Hydro's good in NZ, but it can't meet demands everywhere - there just aren't enough large rivers running through conveniently damable canyons. Even in NZ, you're apparently falling off the program: "The plan in 1959 to raise the level of Lake Manapouri to increase hydro-electric generation met with resistance, and the Save Manapouri Campaign became a milestone in environmental awareness. Later hydro schemes (such as the Clyde Dam) were also controversial, and in recent decades coal and gas-fired thermal stations have been approved in New Zealand, while renewable energy schemes in general have been turned down because of the unpopular effect they have on the environment." -- http://en.wikipedia.org/wiki/Hydroelectric_power_in_New_Zealand
When our power sources "have an accident", perhaps they break down, and other stations pick up slack. Absolute worst case, power goes out in certain regions, big deal.
Big-scale engineering comes with risks. Dam failures:
http://en.wikipedia.org/wiki/Banqiao_Dam - 171,000 dead, 11 million homeless.
http://en.wikipedia.org/wiki/Situ_Gintung - 100+ dead
http://en.wikipedia.org/wiki/Shakidor_Dam - 70+ dead
http://en.wikipedia.org/wiki/Gusau_Dam - 40 dead, 500 homes destroyed
http://en.wikipedia.org/wiki/Val_di_Stava_Dam_collapse - 268 dead
Also, aside from the body counts: http://en.wikipedia.org/wiki/Environmental_impacts_of_dams
So in a disaster in Japan that's killed tens of thousands - including quite a few in burning oil refineries - how many are dead from nuke power?
I'm not saying hydro's universally a bad idea, but even in areas where it does work it has substantial risks that you're ignoring.
Anyway, if you'd care to look at the risks objectively, here's a great chart of deaths per TW/h:
161 Coal - world average (26% of world energy, 50% of electricity)
278 Coal - China
15 Coal - USA
36 Oil (36% of world energy)
4 Natural Gas (21% of world energy)
12 Biofuel/Biomass
12 Peat
0.44 Solar (rooftop) (less than 0.1% of world energy)
0.15 Wind (less than 1% of world energy)
0.10 Hydro (europe death rate, 2.2% of world energy)
1.4 Hydro - world including Banqiao) (about 2500 TWh/yr and 171,000 Banqiao dead)
0.04 Nuclear (5.9% of world energy)
(from http://nextbigfuture.com/2008/03/deaths-per-twh-for-all-energy-sources.html)
I'm all for wind, solar and hydro, but they're limited in quantity and geography, so we have to find something else to fill the gap. All the other options but one involve burning stuff at considerable cost to human life and the environment. For all its faults, nuclear just isn't that bad compared to all the other alternatives.

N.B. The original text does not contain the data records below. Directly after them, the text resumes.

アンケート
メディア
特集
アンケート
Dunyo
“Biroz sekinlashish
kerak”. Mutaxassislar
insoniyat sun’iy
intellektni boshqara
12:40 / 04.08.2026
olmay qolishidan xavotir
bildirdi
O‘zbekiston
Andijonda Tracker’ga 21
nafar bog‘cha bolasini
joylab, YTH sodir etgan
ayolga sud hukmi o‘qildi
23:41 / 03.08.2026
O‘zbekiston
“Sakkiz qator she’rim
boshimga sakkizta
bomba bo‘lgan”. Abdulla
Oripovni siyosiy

"I've never seen a pro-nuclear activist claim any of these things."
Aside from the obvious Slashdot postings... the article here:
http://mitnse.com/2011/03/13/modified-version-of-original-post/
Originally stated, in unequivocal terms, that "there will *not* be any significant release of radiation" (that's pretty close to an exact quote). It was widely circulated, widely quoted, and even posted on Slashdot (a few days late, of course). It has since been edited to remove such predictions, but you can find originals on the web.
Your statement that you've never seen such cavalier dismissals does more to damage your credibility in my eyes than any anything. You're apparently not paying any attention. If that's the case, why should I believe what you have to say about nuclear power?
dragonhawk@iname.microsoft.com
I do not like Microsoft. Remove them from my email address.
"It's not a building, it's a falsework designed to hide the building. Big difference."
Citation needed. Everything I've seen suggests the structures damaged in the explosions were the top parts of the building housing the reactors. These are not the secondary containment (the thick concrete "drywell" surrounding the reactor pressure vessel) but they very much are buildings. In particular, they cover the storage pools holding the spent fuel.
http://www.gereports.com/how-it-works-white-paper-on-mark-i-containment/
dragonhawk@iname.microsoft.com
I do not like Microsoft. Remove them from my email address.